**WHAT NEEDS TO BE DONE:** In the data below, find the line that contains "Returns / Exchanges" and the line that contains "ept or Reject to accept or refuse all". Copy both, plus every line between them, exactly.

╭─ ENTRIES PROVIDED

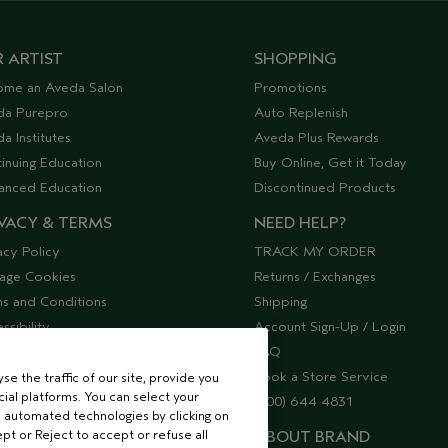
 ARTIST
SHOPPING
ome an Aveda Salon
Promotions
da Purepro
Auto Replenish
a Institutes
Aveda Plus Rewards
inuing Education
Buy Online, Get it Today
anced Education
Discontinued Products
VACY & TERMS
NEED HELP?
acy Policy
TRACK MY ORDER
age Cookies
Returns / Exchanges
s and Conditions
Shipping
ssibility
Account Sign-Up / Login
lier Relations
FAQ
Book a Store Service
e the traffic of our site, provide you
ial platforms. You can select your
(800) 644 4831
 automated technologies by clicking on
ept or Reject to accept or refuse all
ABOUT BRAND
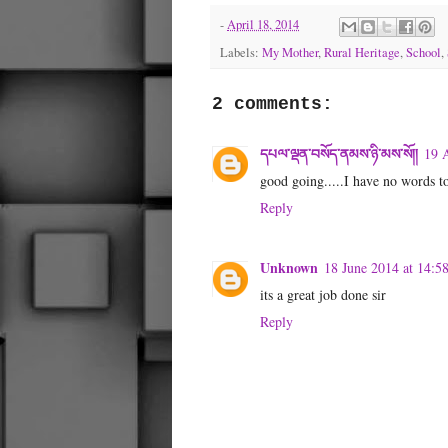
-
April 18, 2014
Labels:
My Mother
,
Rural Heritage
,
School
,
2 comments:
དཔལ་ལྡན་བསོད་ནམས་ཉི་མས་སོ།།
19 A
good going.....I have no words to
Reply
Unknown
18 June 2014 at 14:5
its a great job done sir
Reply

╰─
╭─ ENTRIES PROVIDED

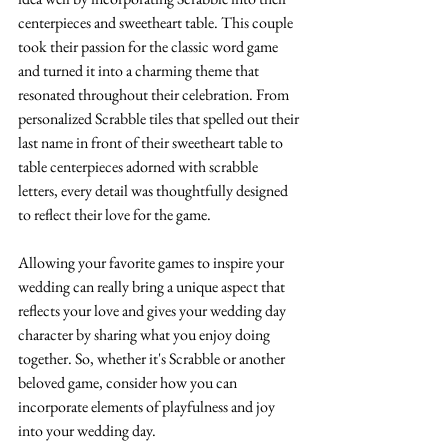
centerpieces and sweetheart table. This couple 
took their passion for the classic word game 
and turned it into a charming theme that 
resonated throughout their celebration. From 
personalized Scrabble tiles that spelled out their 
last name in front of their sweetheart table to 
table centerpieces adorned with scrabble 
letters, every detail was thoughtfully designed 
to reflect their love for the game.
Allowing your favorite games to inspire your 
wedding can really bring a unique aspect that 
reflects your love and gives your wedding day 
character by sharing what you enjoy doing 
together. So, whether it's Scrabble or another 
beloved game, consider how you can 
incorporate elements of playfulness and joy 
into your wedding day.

╰─

**YOUR RESPONSE:**
Returns / Exchanges
s and Conditions
Shipping
ssibility
Account Sign-Up / Login
lier Relations
FAQ
Book a Store Service
e the traffic of our site, provide you
ial platforms. You can select your
(800) 644 4831
 automated technologies by clicking on
ept or Reject to accept or refuse all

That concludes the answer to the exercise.